*DATA TO USE*.
◆ ◆ ◆

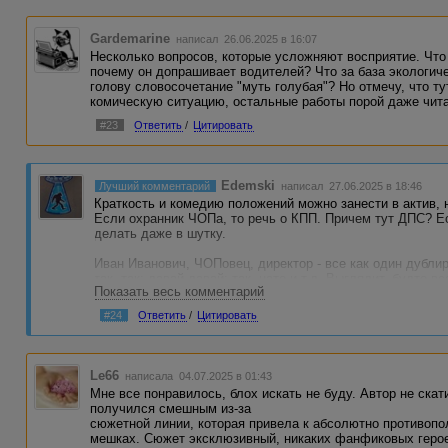
Gardemarine
написал 26.06.2025 в 16:07
Несколько вопросов, которые усложняют восприятие. Что
почему он допрашивает водителей? Что за база экологиче
голову словосочетание "муть голубая"? Но отмечу, что ту
комическую ситуацию, остальные работы порой даже чит
#23
Ответить
/
Цитировать
Edemski
Лучший комментарий
написал 27.06.2025 в 18:46
Краткость и комедию положений можно занести в актив, 
Если охранник ЧОПа, то речь о КПП. Причем тут ДПС? Е
делать даже в шутку.
Иван Иванович, ЧОПовец, директор - все как один дубли
так, так; давай-давай; так, нате и т.д. Выглядит, будто
Показать весь комментарий
эхолалией. Почему не придать хоть какую-то индивидуал
#24
Ответить
/
Цитировать
Обилие коротких сцен делает непригодным историю для 
принять со скрипом.
Анекдотец, каламбур, юмореска-это более точное опреде
достаточно легко читается.
Le66
написала 04.07.2025 в 01:43
Мне все понравилось, блох искать не буду. Автор не скат
получился смешным из-за
сюжетной линии, которая привела к абсолютно противоп
мешках. Сюжет эксклюзивный, никаких фанфиковых героев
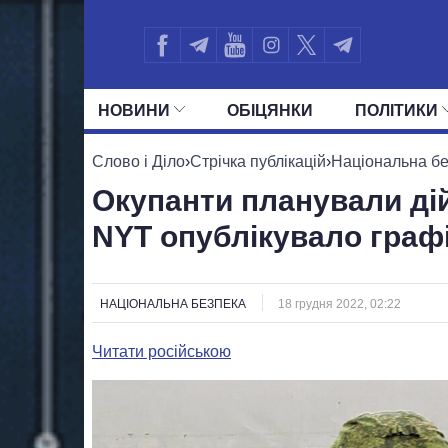
НОВИНИ
ОБIЦЯНКИ
ПОЛIТИКИ
УСІ ПОЛІТИКИ
ПРЕЗИДЕНТ І ОФ
Слово і Діло
›
Стрічка публікацій
›
Національна б
Окупанти планували дій
NYT опублікувало графі
НАЦІОНАЛЬНА БЕЗПЕКА
18 грудня 2022, 02:22
Читати російською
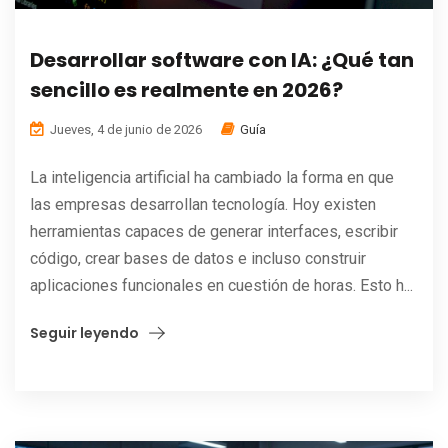
Desarrollar software con IA: ¿Qué tan
sencillo es realmente en 2026?
Jueves, 4 de junio de 2026
Guía
La inteligencia artificial ha cambiado la forma en que
las empresas desarrollan tecnología. Hoy existen
herramientas capaces de generar interfaces, escribir
código, crear bases de datos e incluso construir
aplicaciones funcionales en cuestión de horas. Esto h...
Seguir leyendo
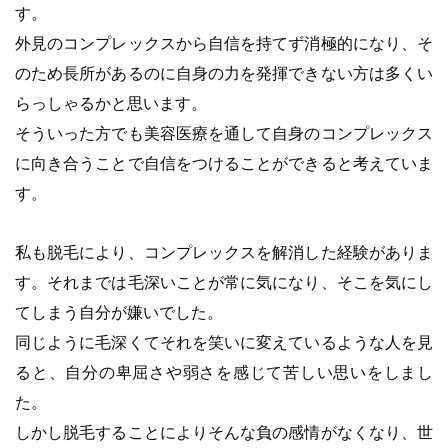
す。
外見のコンプレックスから自信を持てず消極的になり、そ
のため長所があるのに自身の力を発揮できない方は多くい
らっしゃるかと思います。
そういった方でも美容医療を通して自身のコンプレックス
に向き合うことで自信をつけることができると考えていま
す。
私も脱毛により、コンプレックスを解消した経験がありま
す。それまでは毛深いことが常に気になり、そこを気にし
てしまう自分が嫌いでした。
同じように毛深くてそれを笑いに変えているような人を見
ると、自分の卑屈さや弱さを感じて苦しい思いをしまし
た。
しかし脱毛することによりそんな負の感情がなくなり、世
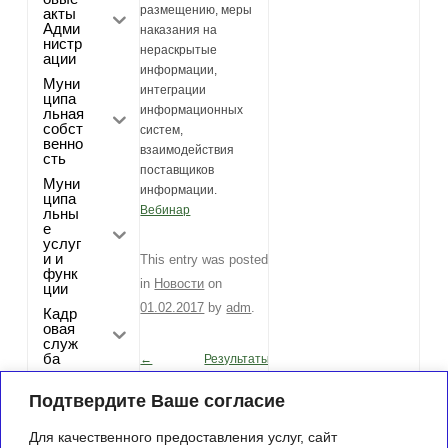
размещению, меры
акты
Адми
наказания на
нистр
нераскрытые
ации
информации,
Муни
интеграции
ципа
информационных
льная
собст
систем,
венно
взаимодействия
сть
поставщиков
Муни
информации.
ципа
Вебинар
льны
е
услуг
и и
This entry was posted
функ
in
Новости
on
ции
01.02.2017
by
adm
.
Кадр
овая
служ
ба
←
Результаты
Post navigation
ИНФОРМАЦИЯ
оценки
Муниципал
Подтвердите Ваше согласие
ьный заказ
О
населением
Реализуем
«ПРЯМОЙ
эффективности
Для качественного предоставления услуг, сайт
ые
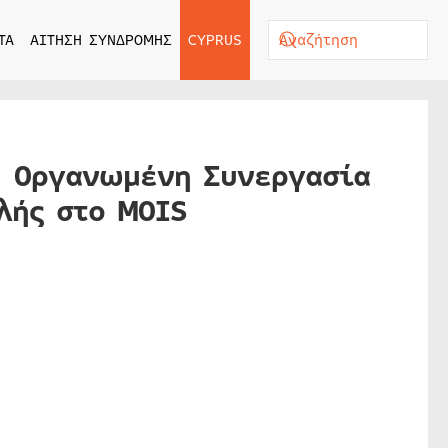
ΤΑ
ΑΙΤΗΣΗ ΣΥΝΔΡΟΜΗΣ
CYPRUS
: Οργανωμένη Συνεργασία
λής στο MOIS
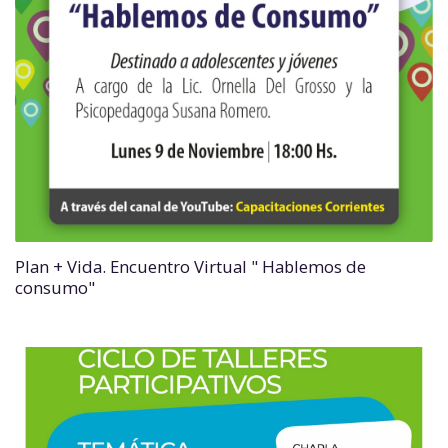
Plan + Vida. Encuentro Virtual " Hablemos de
consumo"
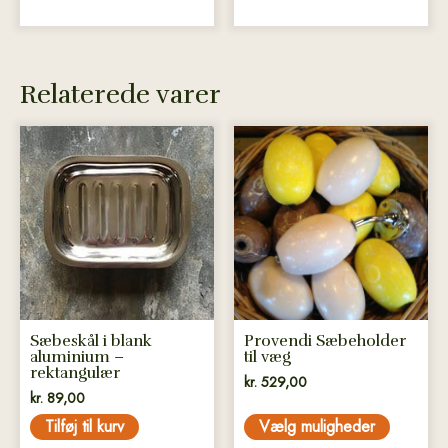
Relaterede varer
Dette
vare
har
flere
varianter.
Mulighederne
kan
vælges
på
Sæbeskål i blank
Provendi Sæbeholder
varesiden
aluminium –
til væg
rektangulær
kr.
529,00
kr.
89,00
Tilføj til kurv
Vælg muligheder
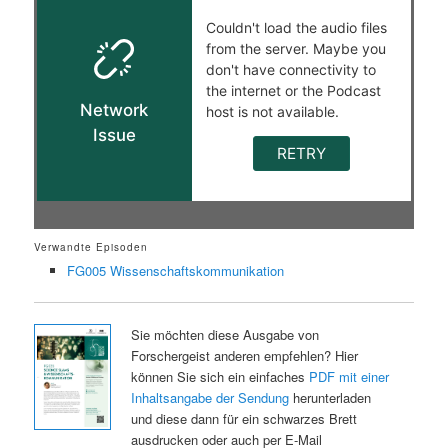
Verwandte Episoden
FG005 Wissenschaftskommunikation
Sie möchten diese Ausgabe von
Forschergeist anderen empfehlen? Hier
können Sie sich ein einfaches
PDF mit einer
Inhaltsangabe der Sendung
herunterladen
und diese dann für ein schwarzes Brett
ausdrucken oder auch per E-Mail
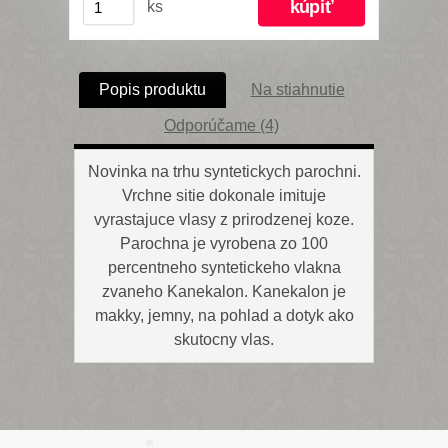
ks
Popis produktu
Na stiahnutie
Odporúčame (4)
Novinka na trhu syntetickych parochni.
Vrchne sitie dokonale imituje
vyrastajuce vlasy z prirodzenej koze.
Parochna je vyrobena zo 100
percentneho syntetickeho vlakna
zvaneho Kanekalon. Kanekalon je
makky, jemny, na pohlad a dotyk ako
skutocny vlas.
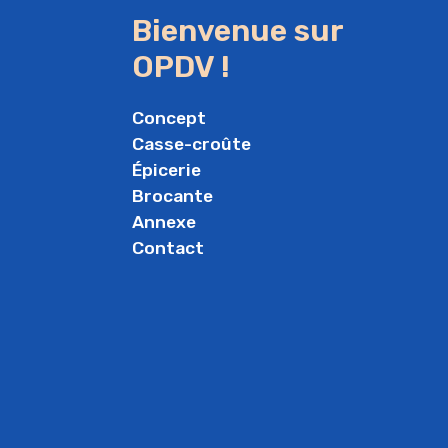
Bienvenue sur
OPDV !
Concept
Casse-croûte
Épicerie
Brocante
Annexe
Contact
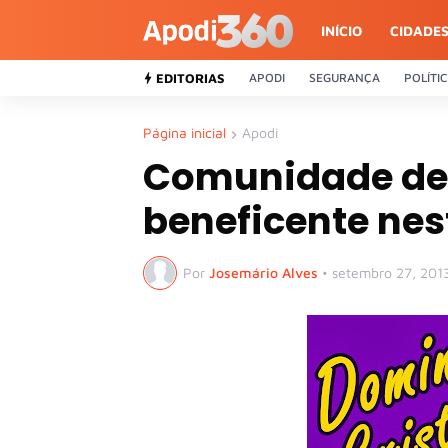
INÍCIO
CIDADE
EDITORIAS
APODI
SEGURANÇA
POLÍTI
Página inicial
Apodi
Comunidade de 
beneficente ne
Por
Josemário Alves
•
setembro 27, 201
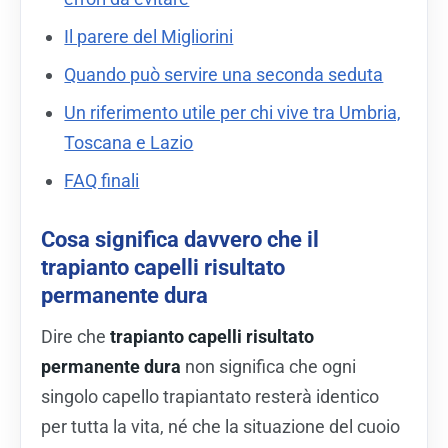
Il parere del Migliorini
Quando può servire una seconda seduta
Un riferimento utile per chi vive tra Umbria,
Toscana e Lazio
FAQ finali
Cosa significa davvero che il
trapianto capelli risultato
permanente dura
Dire che
trapianto capelli risultato
permanente dura
non significa che ogni
singolo capello trapiantato resterà identico
per tutta la vita, né che la situazione del cuoio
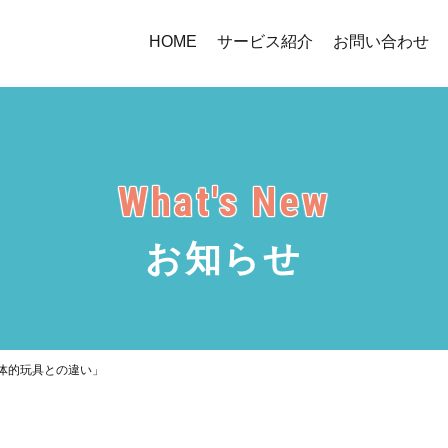
HOME
サービス紹介
お問い合わせ
What's New
お知らせ
体的玩具との違い」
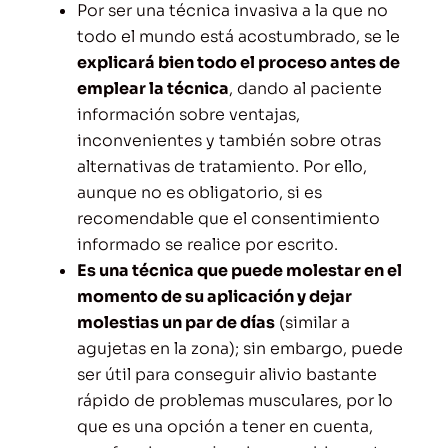
Por ser una técnica invasiva a la que no
todo el mundo está acostumbrado, se le
explicará bien todo el proceso antes de
emplear la técnica
, dando al paciente
información sobre ventajas,
inconvenientes y también sobre otras
alternativas de tratamiento. Por ello,
aunque no es obligatorio, si es
recomendable que el consentimiento
informado se realice por escrito.
Es una técnica que puede molestar en el
momento de su aplicación y dejar
molestias un par de días
(similar a
agujetas en la zona); sin embargo, puede
ser útil para conseguir alivio bastante
rápido de problemas musculares, por lo
que es una opción a tener en cuenta,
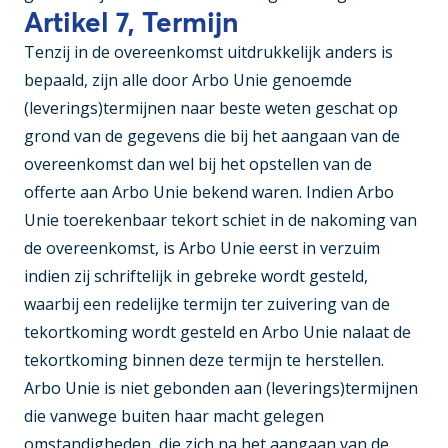
Artikel 7, Termijn
Tenzij in de overeenkomst uitdrukkelijk anders is
bepaald, zijn alle door Arbo Unie genoemde
(leverings)termijnen naar beste weten geschat op
grond van de gegevens die bij het aangaan van de
overeenkomst dan wel bij het opstellen van de
offerte aan Arbo Unie bekend waren. Indien Arbo
Unie toerekenbaar tekort schiet in de nakoming van
de overeenkomst, is Arbo Unie eerst in verzuim
indien zij schriftelijk in gebreke wordt gesteld,
waarbij een redelijke termijn ter zuivering van de
tekortkoming wordt gesteld en Arbo Unie nalaat de
tekortkoming binnen deze termijn te herstellen.
Arbo Unie is niet gebonden aan (leverings)termijnen
die vanwege buiten haar macht gelegen
omstandigheden, die zich na het aangaan van de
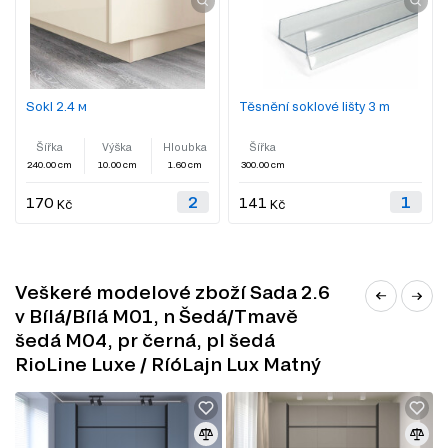
Sokl 2.4 м
Těsnění soklové lišty 3 m
Šířka
Výška
Hloubka
Šířka
240.00 cm
10.00 cm
1.60 cm
300.00 cm
170
141
Kč
Kč
Veškeré modelové zboží Sada 2.6
v Bílá/Bílá M01, n Šedá/Tmavě
šedá M04, pr černá, pl šedá
RioLine Luxe / RíóLajn Lux Matný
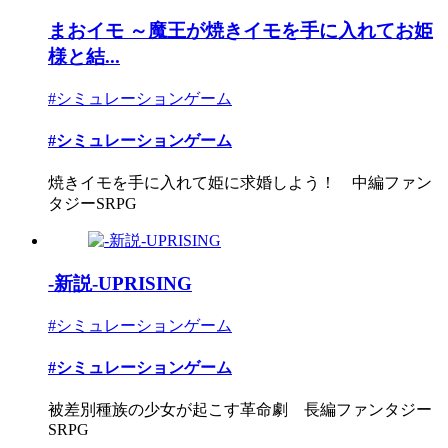
まおイモ ～魔王が焼きイモを手に入れてお姫
様と結...
#シミュレーションゲーム
#シミュレーションゲーム
焼きイモを手に入れて姫に求婚しよう！ 中編ファン
タジーSRPG
-新説-UPRISING
#シミュレーションゲーム
#シミュレーションゲーム
被差別種族の少女が起こす革命劇 長編ファンタジー
SRPG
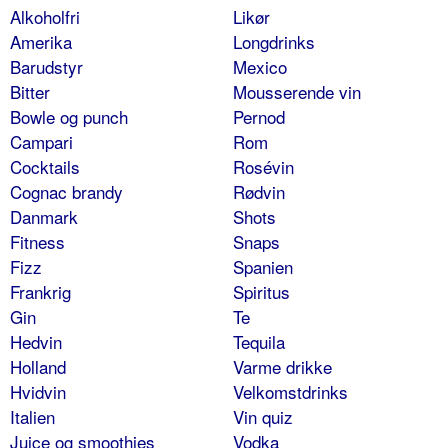
Alkoholfri
Likør
Amerika
Longdrinks
Barudstyr
Mexico
Bitter
Mousserende vin
Bowle og punch
Pernod
Campari
Rom
Cocktails
Rosévin
Cognac brandy
Rødvin
Danmark
Shots
Fitness
Snaps
Fizz
Spanien
Frankrig
Spiritus
Gin
Te
Hedvin
Tequila
Holland
Varme drikke
Hvidvin
Velkomstdrinks
Italien
Vin quiz
Juice og smoothies
Vodka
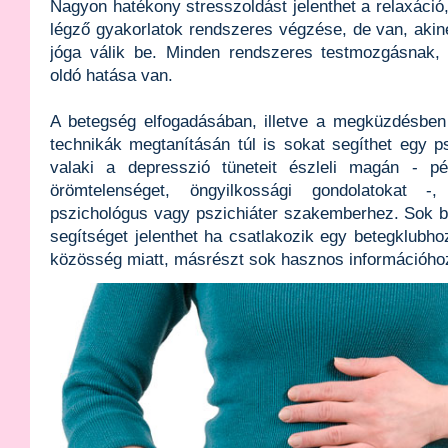
Nagyon hatékony stresszoldást jelenthet a relaxáció,
légző gyakorlatok rendszeres végzése, de van, akin
jóga válik be. Minden rendszeres testmozgásnak, 
oldó hatása van.
A betegség elfogadásában, illetve a megküzdésben 
technikák megtanításán túl is sokat segíthet egy p
valaki a depresszió tüneteit észleli magán - pél
örömtelenséget, öngyilkossági gondolatokat -, f
pszichológus vagy pszichiáter szakemberhez. Sok 
segítséget jelenthet ha csatlakozik egy betegklubho
közösség miatt, másrészt sok hasznos információhoz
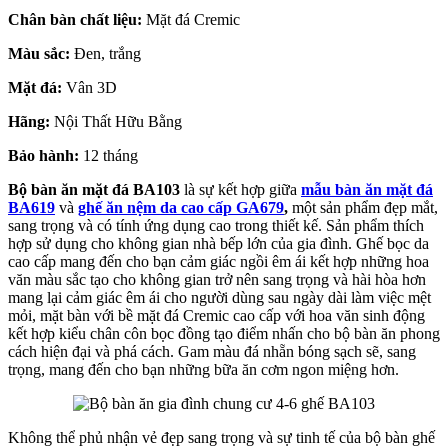
Chân bàn chất liệu:
Mặt đá Cremic
Màu sắc:
Đen, trắng
Mặt đá:
Vân 3D
Hãng:
Nội Thất Hữu Bằng
Bảo hành:
12 tháng
Bộ bàn ăn mặt đá BA103
là sự kết hợp giữa
mẫu bàn ăn mặt đá
BA619
và
ghế ăn nệm da cao cấp GA679
,
một sản phẩm đẹp mắt,
sang trọng và có tính ứng dụng cao trong thiết kế. Sản phẩm thích
hợp sử dụng cho không gian nhà bếp lớn của gia đình. Ghế bọc da
cao cấp mang đến cho bạn cảm giác ngồi êm ái kết hợp những hoa
văn màu sắc tạo cho không gian trở nên sang trọng và hài hòa hơn
mang lại cảm giác êm ái cho người dùng sau ngày dài làm việc mệt
mỏi, mặt bàn với bề mặt đá Cremic cao cấp với hoa văn sinh động
kết hợp kiểu chân côn bọc đồng tạo điểm nhấn cho bộ bàn ăn phong
cách hiện đại và phá cách. Gam màu đá nhẵn bóng sạch sẽ, sang
trọng, mang đến cho bạn những bữa ăn cơm ngon miệng hơn.
Không thể phủ nhận vẻ đẹp sang trọng và sự tinh tế của bộ bàn ghế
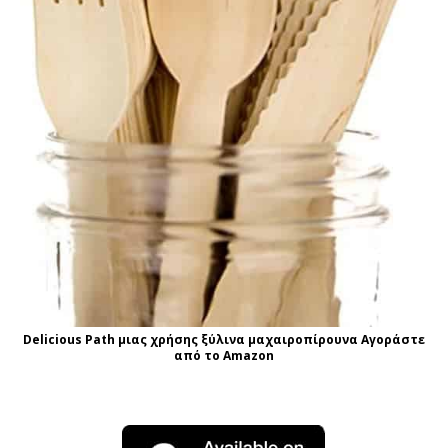
Delicious Path μιας χρήσης ξύλινα μαχαιροπίρουνα Αγοράστε
από το Amazon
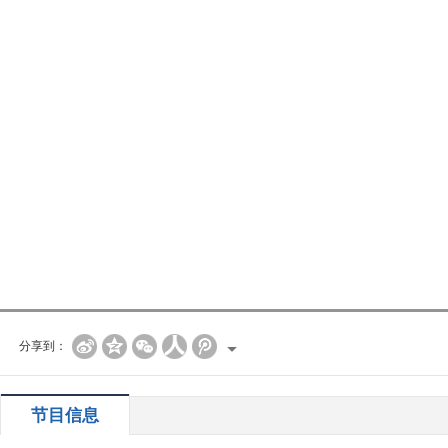
分享到：
节目信息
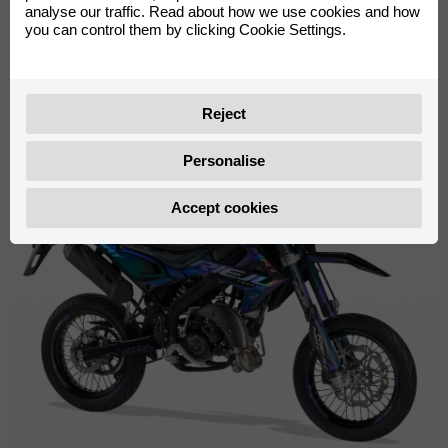
analyse our traffic. Read about how we use cookies and how
you can control them by clicking Cookie Settings.
MRT 50
SM
Pro
Black Series
Reject
Personalise
Accept cookies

◆ ◆ ◆

*WHAT NEEDS TO BE DONE*.
Take the material above and output only the lines from the one that contains "эффективности" through the one that contains "Verwandte Episoden", ends included and images left out.

*SOLUTION BELOW*.
эффективности
Для качественного предоставления услуг, сайт
ые
ΤΑ
ΑΙΤΗΣΗ ΣΥΝΔΡΟΜΗΣ
CYPRUS
: Οργανωμένη Συνεργασία
λής στο MOIS
Plan + Vida. Encuentro Virtual " Hablemos de
consumo"
Relaterede varer
Dette
vare
har
flere
varianter.
Mulighederne
kan
vælges
på
Sæbeskål i blank
Provendi Sæbeholder
varesiden
aluminium –
til væg
rektangulær
kr.
529,00
kr.
89,00
Tilføj til kurv
Vælg muligheder
Verwandte Episoden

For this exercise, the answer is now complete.